Tanshanomi is Japanese [単車のみ] for "motorcycle(s) only." Though primarily tasked with creating two-wheel oriented content for Hooniverse, Pete is a lover of all sorts of motorized vehicles.

11 Comments

  1. Back in 1978 I bought my first bike, a 1970 Yamaha XS650 for something like 400 bucks. It would be a classic now, but back then it was just an old bike. The guy I bought it from also had a Yamaha 360 motocrosser that he had converted into an insane street legal flat track bike that I could have bought for another two hundred bucks, which I didn't have. I probably would have killed myself on that thing. It was another dirt bike conversion that would have been a lot of fun, if I'd had enough experience.

  2. Sweet Bike…but to me Supermotard sounds, well unappealing. This is very similar to Toyota Racing and Development's TRD. No Turds or Tards thank you, I'll take mine neat.

    1. Ditto amongst my buddies in the northwest. The XR was the bike of choice, unless you were po' like me. Then you rode an archaic Yamaha two-stroke single.
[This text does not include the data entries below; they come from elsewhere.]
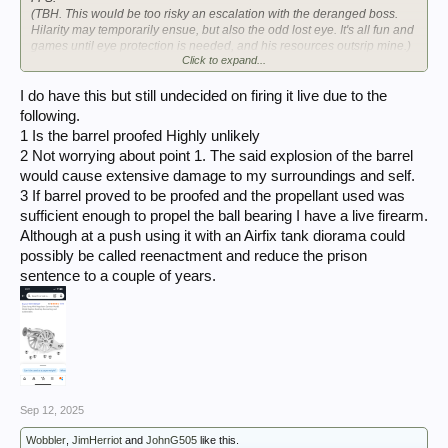
(TBH. This would be too risky an escalation with the deranged boss.
Hilarity may temporarily ensue, but also the odd lost eye. It's all fun and
games until eye protection is needed, and his resources outsrip mine.)
Click to expand...
Seen the 25pdr-ish one?
Hmmm....
I do have this but still undecided on firing it live due to the
following.
View attachment 419931
1 Is the barrel proofed Highly unlikely
2 Not worrying about point 1. The said explosion of the barrel
would cause extensive damage to my surroundings and self.
3 If barrel proved to be proofed and the propellant used was
sufficient enough to propel the ball bearing I have a live firearm.
Although at a push using it with an Airfix tank diorama could
possibly be called reenactment and reduce the prison
sentence to a couple of years.
Sep 12, 2025
Wobbler
,
JimHerriot
and
JohnG505
like this.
  3. I had an '86 250XL, and I can attest, knobby dirt tires aren't worth a damn on the street. I spent $50 on a new back tire that had a lower tread pattern.
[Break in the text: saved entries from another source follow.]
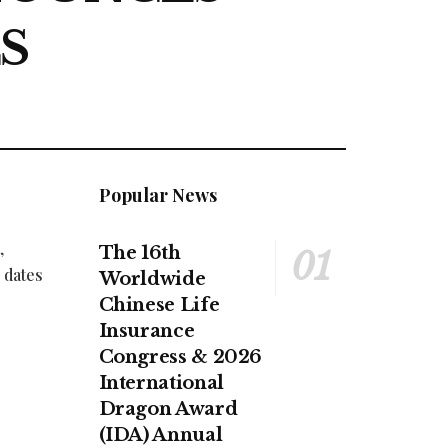
S
Popular News
,
The 16th
 dates
Worldwide
Chinese Life
Insurance
Congress & 2026
International
Dragon Award
(IDA) Annual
  4. Very entertaining! After getting tired of replacing dual sport tires every 1500 miles on my DR350, I saved up for a set of Dunlop 491's. Not only did it triple the tire mileage, it also tripled my back road fun. The long, soft dual sport suspension smoothed out the worst pavement that California could throw at it. Going through tight twisties, you could feel the suspension compress what felt like a foot in the corners!

  5. I think the idea of putting a dirt bike on street tires is chock full of awesome, but can't shake the involuntary mental association of "Supermotard" with some kind of MVP award at the Special Olympics.
    [Yes, I know I'm going to hell for that.]
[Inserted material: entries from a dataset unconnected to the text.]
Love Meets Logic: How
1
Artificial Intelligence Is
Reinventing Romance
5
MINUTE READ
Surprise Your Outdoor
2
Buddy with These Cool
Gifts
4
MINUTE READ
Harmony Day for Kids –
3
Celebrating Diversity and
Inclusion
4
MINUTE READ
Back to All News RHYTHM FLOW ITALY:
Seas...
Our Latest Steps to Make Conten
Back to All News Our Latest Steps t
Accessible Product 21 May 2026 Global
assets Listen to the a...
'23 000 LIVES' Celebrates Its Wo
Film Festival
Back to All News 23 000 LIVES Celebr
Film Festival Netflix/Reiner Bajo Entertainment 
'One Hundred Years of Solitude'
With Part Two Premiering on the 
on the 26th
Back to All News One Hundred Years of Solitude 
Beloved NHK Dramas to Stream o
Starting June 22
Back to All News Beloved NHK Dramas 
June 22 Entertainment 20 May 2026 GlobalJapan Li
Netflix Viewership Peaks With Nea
  6. I would like to begin by thanking you for the useful information you are supplying! I will definitly add you URL to my bookmarks for future reading.

  7. just info :
    Supermoto has its origins in the 1970s when ABC’s Wide World of Sports was the highest-rated sports show in the United States. In 1979, ABC commissioned a made-for-TV event called "Superbikers," created by motorcycling journalist and promoter Gavin Trippe, intended to find the ultimate all-around motorcycle racer by putting all star riders from different genres of racing on a single track that combined three genres of racing: flat track racing, motocross and road racing. Superbikers was then manifested as a yearly event run at southern California's Carlsbad Raceway. The show's tarmac-and-dirt courses were intended to draw on talent from the world's of off-road, flat track and road racing. World and National Championship-winning motorcycling greats such as Kenny Roberts and Jeff Ward, whose respective sports at the time were road-racing and motocross, participated in the races. The Superbikers quickly became a huge Nielsen ratings contender, running until 1985, at which point ABC was forced to cancel the show due to new management and cuts; its cancellation also initiated a long sabbatical of the sport in the USA. The European racers who participated in the sport at Carlsbad, however, brought it back to Europe with them, where it quickly gained popularity in countries such as France.
    The 2000s signalled the resurrection of the sport in the United States, with the birth of the AMA Supermoto Championship in 2003 and with the event to the X Games in 2004. Both competitions were cancelled after the 2009 season.